From the time Michael Joseph Savage’s Labour Government set up New Zealand’s retirement and pension scheme (you know, back when average life expectancy in New Zealand was about three weeks after you got the gold watch), this was never a pay-as-you-go scheme. It always relied on those still working paying for those who no longer were.
But now there’s too many of the latter and not enough of the former, and while the rapidly increasing number of oldsters is spending more and more, the youngsters whose savings should be paying for them are saving less and less, and being taxed through the nose to fund what will soon be un-fundable.
Actually, when the government is borrowing a quarter of a billion a week just to pay its welfare bill, it’s clear the whole welfare thing is already un-fundable.
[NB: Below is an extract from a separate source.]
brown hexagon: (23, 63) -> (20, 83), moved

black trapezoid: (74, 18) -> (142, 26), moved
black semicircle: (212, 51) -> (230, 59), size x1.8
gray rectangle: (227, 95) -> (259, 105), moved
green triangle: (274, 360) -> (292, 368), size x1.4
But while that’s just un-fundable, ‘super’ is becoming super-un-fundable, and it’s only going to get worse. This is a pyramid scheme that is near collapse. It is unsustainable.
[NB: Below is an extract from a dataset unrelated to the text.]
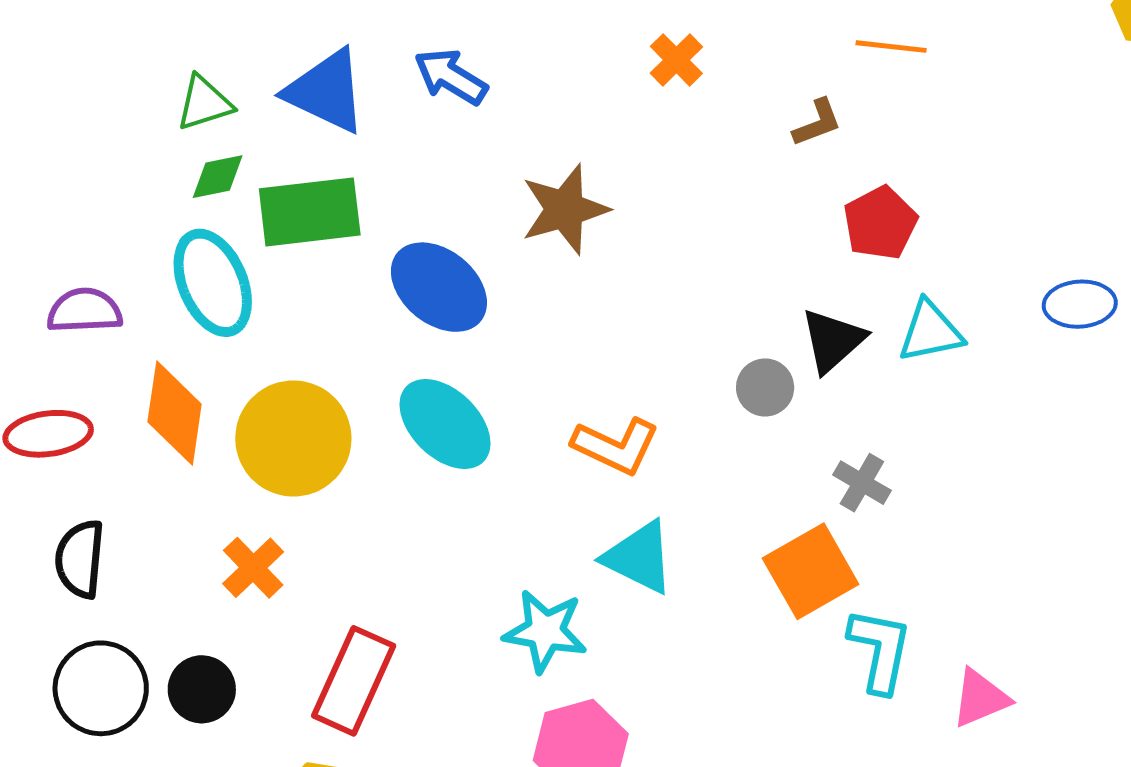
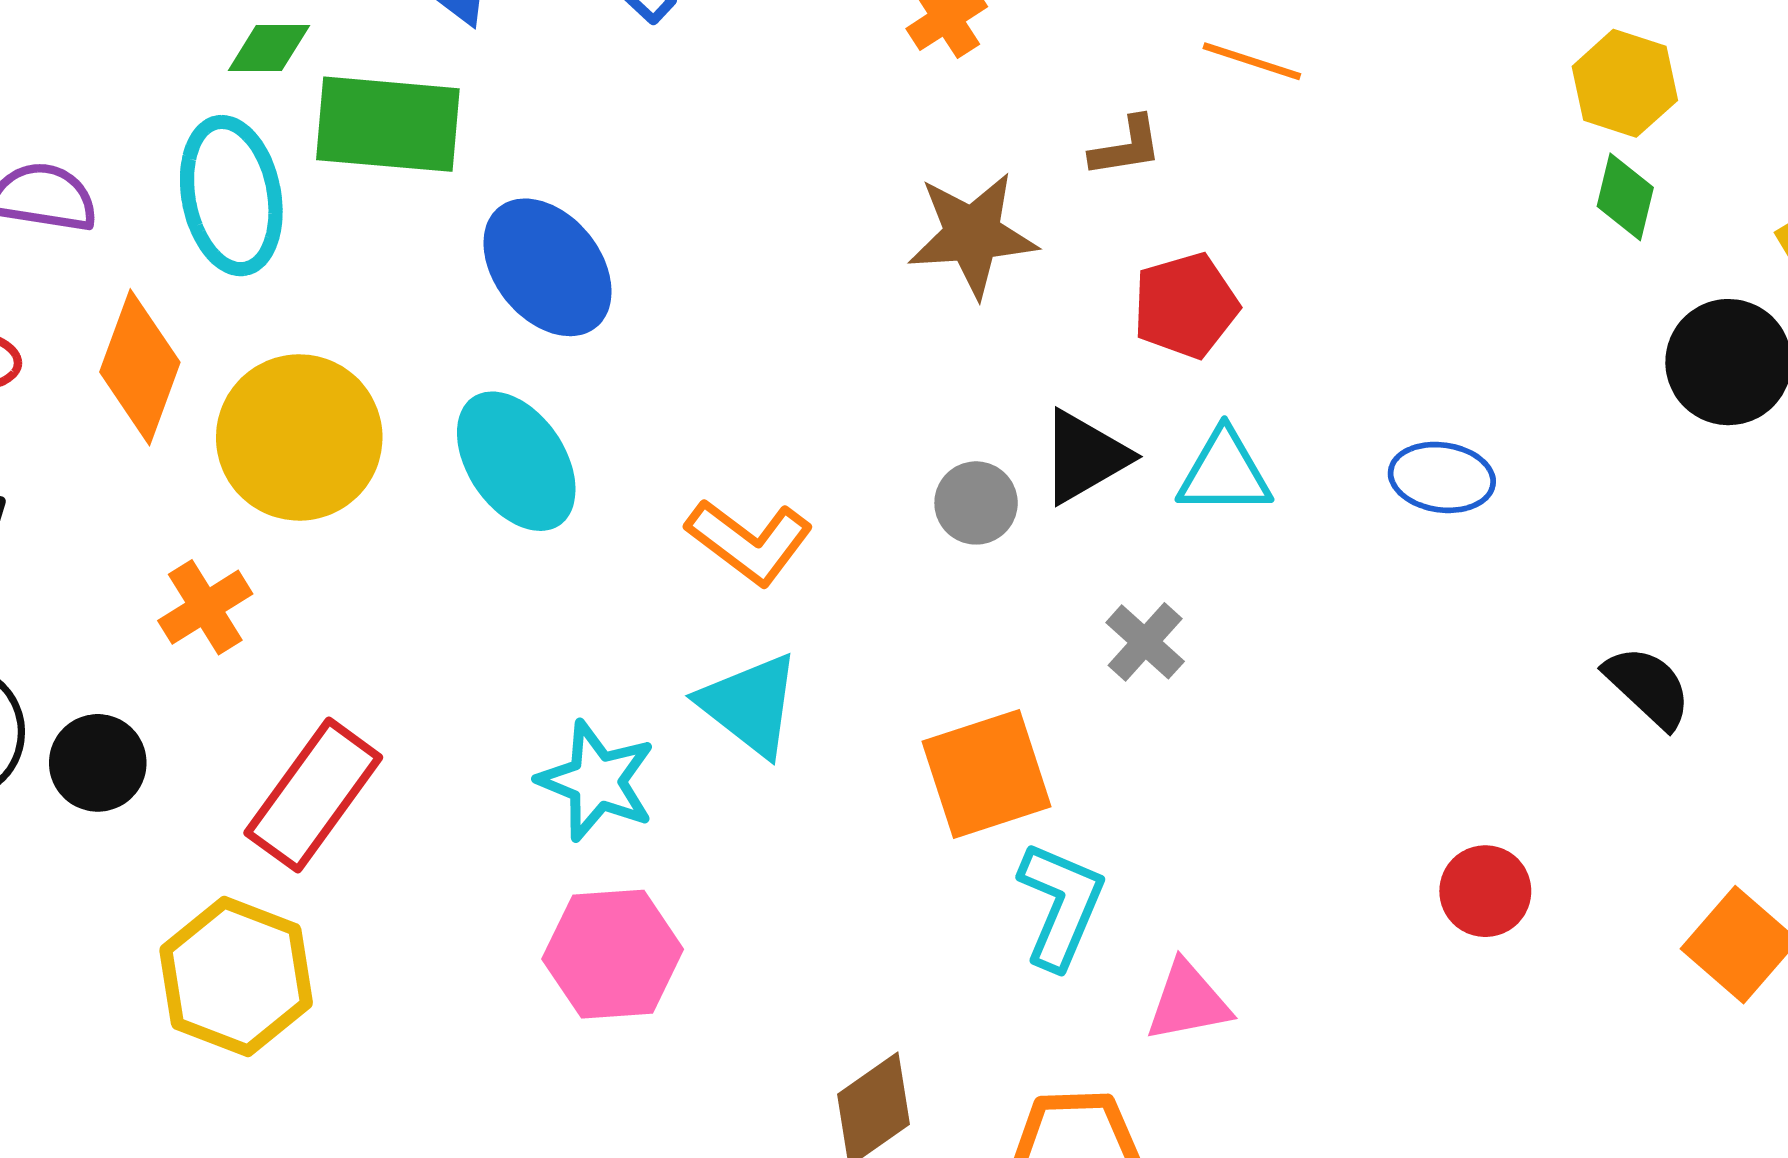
brown star: (565, 209) -> (972, 235), moved
gray cross: (862, 483) -> (1145, 642), moved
So you would think that a simple proposal to begin gradually raising the retirement age would be welcomed, or at least discussed; something that would be announced long in advance, and would come with incentives—i.e., “those who chose to draw the pension down early being paid a lower rate over the rest of their lifetime compared with those who chose to draw the pension down late.”
Dr Don timidly suggests offering this only up to age 67. Actuary Jonathan Eriksen sensibly suggests making such as scheme accessible between 60 and 75.*
A good idea, you would think. Something worth discussing, you would imagine. Except, huh, what’s that … oh, we’ve just been told by those who must be obeyed, that no discussion will be entered into. Hard questions like this will obviously be left to the next generation to sort out.
* (My own suggestion would be to simply announce a gradual raise of the qualifying age one year at a time every couple of years until the whole unsustainable pyramid scheme is gone altogether—giving a grace period of two to three years, while compensating everyone over 65 now by making them entirely exempt from income tax. But that’s just me. And George Reisman.)